Client’s responsibility:

  • Be able to produce an accurate general ledger utilizing QuickBooks, Peachtree, or other commercially marketable software and make adjusting entries as recommended by the independent auditor Client selects for its filings with the United States Securities and Exchange Commission (the “SEC”);
  • Be able to draft financial statements, including cash flow statement, and shareholder equity statements and draft footnotes explaining major accounting events and issues;
  • Be able to draft the section of SEC filings called “Management’s Discussion and Analysis of Financial Condition and Results of Operation” or “MD&A,” which includes a written comparison of items on your financial statement from Client’s current period to the same period of the prior year, a discussion of Client’s critical accounting policies including such things as revenue recognition, a discussion of Client’s liquidity and capital resources and a milestone table for items Client intends to accomplish in the coming year;
  • If Client undertakes a private placement or a registered public offering of its common stock under the Securities Act, in Phase II of this Roadmap, be able to prepare the Use of Proceeds and Dilution sections; and
  • If Client is unable to accomplish any or all of the foregoing, then retain and pay for as Client’s expense an audit coordinator who is experienced in SEC audits to teach Client how to do these things. GPT strongly recommends that all of its clients engage an audit coordinator whether or not such clients already have a bookkeeper, accountant or CPA, but who are not experienced in such audits, preparing or auditing their financial statements.

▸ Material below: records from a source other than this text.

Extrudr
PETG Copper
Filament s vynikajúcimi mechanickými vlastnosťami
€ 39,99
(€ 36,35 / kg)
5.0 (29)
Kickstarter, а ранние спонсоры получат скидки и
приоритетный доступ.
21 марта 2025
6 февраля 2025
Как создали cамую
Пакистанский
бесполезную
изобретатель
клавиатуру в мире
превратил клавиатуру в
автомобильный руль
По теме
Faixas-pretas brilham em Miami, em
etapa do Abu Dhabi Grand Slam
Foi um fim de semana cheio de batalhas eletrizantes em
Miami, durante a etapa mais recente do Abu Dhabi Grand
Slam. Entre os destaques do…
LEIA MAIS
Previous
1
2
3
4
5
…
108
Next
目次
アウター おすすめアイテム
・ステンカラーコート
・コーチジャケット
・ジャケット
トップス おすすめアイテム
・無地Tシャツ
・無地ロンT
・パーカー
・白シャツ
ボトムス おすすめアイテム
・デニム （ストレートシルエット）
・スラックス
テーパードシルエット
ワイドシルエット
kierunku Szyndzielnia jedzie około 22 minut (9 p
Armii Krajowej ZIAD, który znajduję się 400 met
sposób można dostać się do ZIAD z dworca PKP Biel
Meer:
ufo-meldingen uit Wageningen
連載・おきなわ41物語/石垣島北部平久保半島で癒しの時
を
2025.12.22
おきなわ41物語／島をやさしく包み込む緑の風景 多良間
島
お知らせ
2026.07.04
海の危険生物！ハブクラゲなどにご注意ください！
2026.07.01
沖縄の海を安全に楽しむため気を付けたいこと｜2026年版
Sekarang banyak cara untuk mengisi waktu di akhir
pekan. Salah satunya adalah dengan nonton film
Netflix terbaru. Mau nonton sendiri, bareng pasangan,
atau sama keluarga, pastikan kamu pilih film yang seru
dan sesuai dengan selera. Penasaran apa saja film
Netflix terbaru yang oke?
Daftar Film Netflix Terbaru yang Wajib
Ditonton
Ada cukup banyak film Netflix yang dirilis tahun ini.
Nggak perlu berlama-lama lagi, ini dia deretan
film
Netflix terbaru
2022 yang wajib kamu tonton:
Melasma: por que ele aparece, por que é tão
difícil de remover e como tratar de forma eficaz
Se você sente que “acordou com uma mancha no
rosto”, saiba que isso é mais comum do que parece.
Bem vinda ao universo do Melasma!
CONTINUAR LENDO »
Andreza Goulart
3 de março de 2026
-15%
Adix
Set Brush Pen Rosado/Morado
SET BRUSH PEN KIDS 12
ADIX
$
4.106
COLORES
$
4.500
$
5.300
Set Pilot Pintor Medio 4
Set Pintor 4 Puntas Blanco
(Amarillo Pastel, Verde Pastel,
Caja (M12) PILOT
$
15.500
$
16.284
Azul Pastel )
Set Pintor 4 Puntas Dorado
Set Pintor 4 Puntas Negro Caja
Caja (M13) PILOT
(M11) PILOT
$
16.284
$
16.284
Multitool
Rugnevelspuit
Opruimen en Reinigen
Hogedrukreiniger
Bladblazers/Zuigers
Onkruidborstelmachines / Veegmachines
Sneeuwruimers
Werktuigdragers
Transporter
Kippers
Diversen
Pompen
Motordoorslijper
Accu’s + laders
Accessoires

GoPublicToday.com, Inc. (“GPT”) services:

  • Furnish Client examples of general ledgers, financial statement, financial statement footnotes, MD&A, Milestones, and if required Use of Proceeds and Dilution Tables;
  • Identify an auditor coordinator, if needed; and
  • Act as liaison with Client, Client’s audit coordinator, if Client retains one, and Client’s CPA audit firm in connection with preparation of required financial statements and other required accounting-related parts of Client’s offering documents.

STEP 3: DOCUMENT PRODUCTION REVIEW

Client responsibility:

  • Complete an Initial Company Information Request, Director and Officer Questionnaire and various other requests and questionnaires and furnish them to our corporate counsel for review; and
  • Respond to issues raised after review of the information request by our corporate counsel.

GPT services:

  • Assign an SEC attorney at GPT’s expense to furnish Client the information request and questionnaires and identify issues that must be resolved before the drafting of Client’s offering documents can commence; and
  • Act as liaison with Client and an assigned attorney (if applicable) in connection Client’s preparation of required responses to the information request and questionnaires.

STEP 4: RETAIN CORPORATE ATTORNEY TO DEAL WITH VARIOUS CORPORATE ISSUES THAT MUST BE RESOLVED BEFORE SEC FILING AND ON AN ON-GOING BASIS THEREAFTER

GPT and Public Company Management Services, Inc. (“PCMS”) do not undertake any corporate work, such as:

  • Addressing or remedying legal issues identified by our corporate counsel in the Step 3 Document Production Review;
  • Corporate reorganization, such as conversion from an LLC or Subchapter S corporation to a C corporation which is necessary for Client’s stock to trade;
  • Relocating Client’s corporate domicile to Nevada;
  • Drafting, negotiating or renegotiating contracts; or
  • Securing rights or resolving matters dealing with patents, copyrights, trademarks, licenses, franchises or other forms of intellectual property;
  • Lending or borrowing money in United States or foreign currency; or
  • Mergers or Acquisitions.

Client responsibility:

  • Retain at Client’s expense a corporate attorney recommended by GPT to deal with these issues (if applicable ).

GPT services:

  • Identify and act as liaison with Client’s corporate attorney on these issues.